The form of letters of introduction is given in the chapter on “Letter-writing.”


It is not necessary to deliver a friendly letter of introduction to a person who resides in another town.  It is better to send it to the person to whom it is directed, on your arrival, accompanied by your card of address.  If he wishes to comply with the request of his friend he will call upon you, and give you an invitation to visit him; circumstances, however, might render it exceedingly inconvenient, or impossible for the person to whom the letter is addressed, to call upon you; consequently a neglect to call need not be considered a mark of ill-breeding, though by some people it is so considered.  The person addressed must consult his own feelings in the matter, and while aiming to do what is right, he is not bound to sacrifice business or other important matters to attend to the entertainment of a friend’s friend.  In such a case he may send his own card to the address of the person bearing the letter of introduction, and the latter is at liberty to call upon him at his leisure.
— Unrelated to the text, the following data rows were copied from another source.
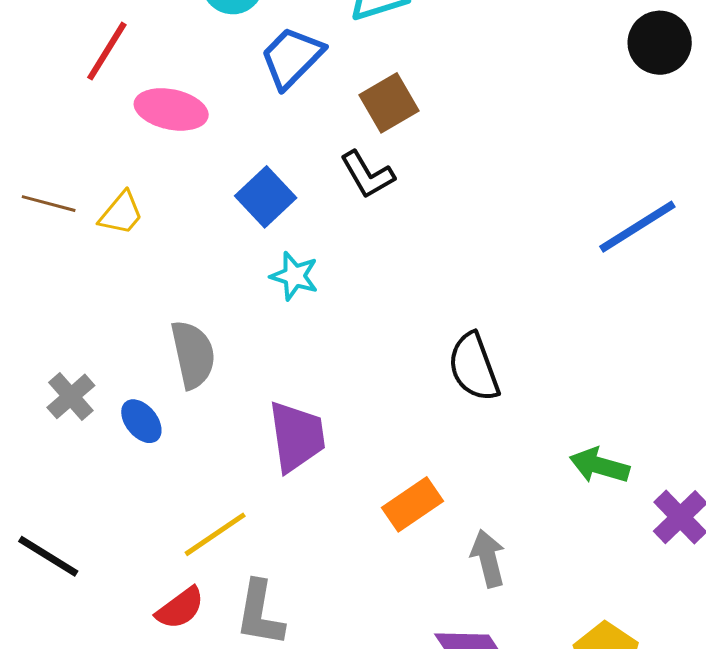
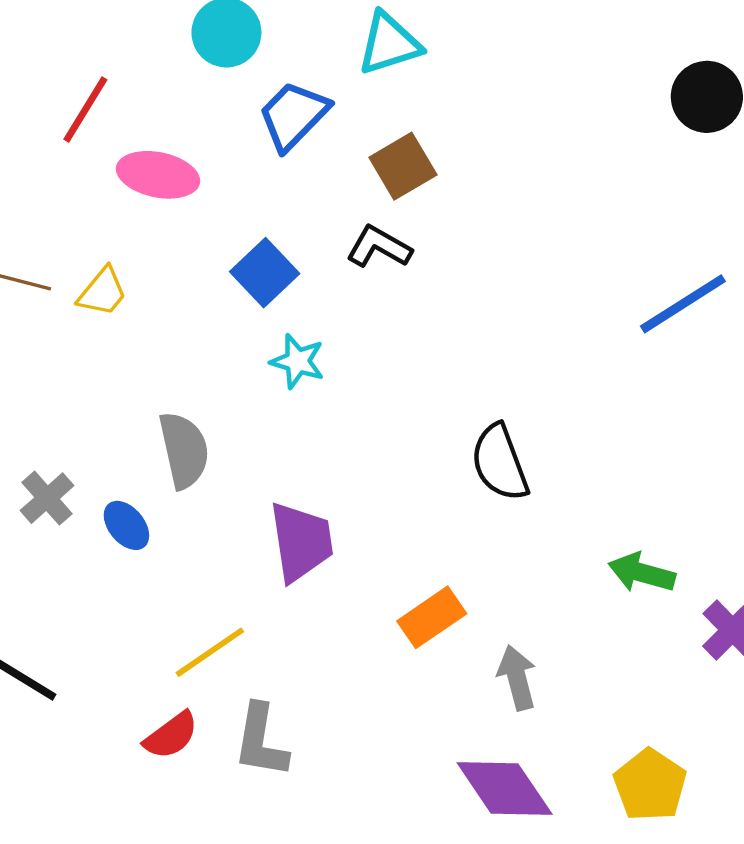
black L-shape: (367, 175) -> (379, 247), turned 150

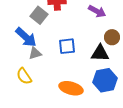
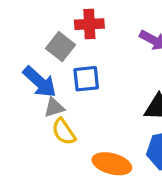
blue square: (67, 46) -> (86, 79), moved
yellow semicircle: (24, 76) -> (64, 132), moved

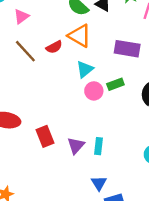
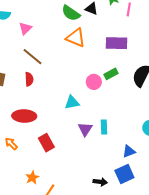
red semicircle: (54, 47) -> (29, 79), moved, turned -56
cyan triangle: (85, 69) -> (72, 103), moved, turned 35
red rectangle: (45, 136) -> (46, 143), moved
blue triangle: (99, 183) -> (129, 151), moved, turned 48

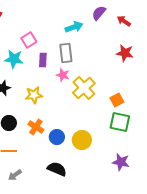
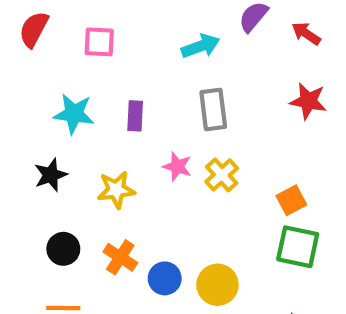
pink square: (29, 40) -> (99, 42), moved, turned 35
gray rectangle: (66, 53) -> (213, 109), moved
pink star: (63, 75) -> (177, 167), moved
yellow cross: (84, 88) -> (222, 175), size x0.7

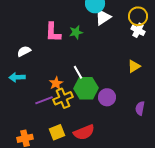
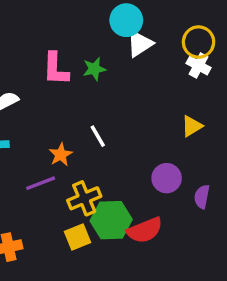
green hexagon: (86, 88) -> (111, 220), moved
purple circle: (107, 97) -> (167, 178), moved
yellow cross: (63, 98) -> (84, 198), moved
yellow square: (57, 132) -> (78, 237), moved
red semicircle: (84, 132) -> (145, 230), moved

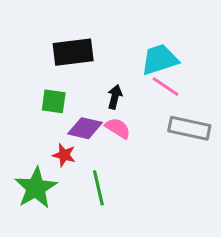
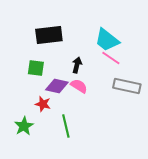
cyan trapezoid: (160, 60) -> (107, 40), turned -124
green star: (36, 188) -> (24, 126), size x0.7

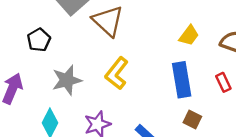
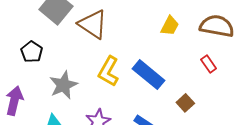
blue rectangle: (182, 80) -> (148, 75), moved, turned -32
brown square: (192, 119) -> (185, 103), turned 30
In Europe it is the custom for a person with a letter of introduction to make the first call, but in this country we think that a stranger should never be made to feel that he is begging our attention, and that it is indelicate for him to intrude until he is positive that his company would be agreeable.  Consequently, if it is your wish and in your power to welcome any one recommended to you by letter from a friend, or to show your regard for your friend’s friend, you must call upon him with all possible dispatch, after you receive his letter of introduction, and give him as hospitable a reception and entertainment as it is possible to give, and such as you would be pleased to receive were you in his place.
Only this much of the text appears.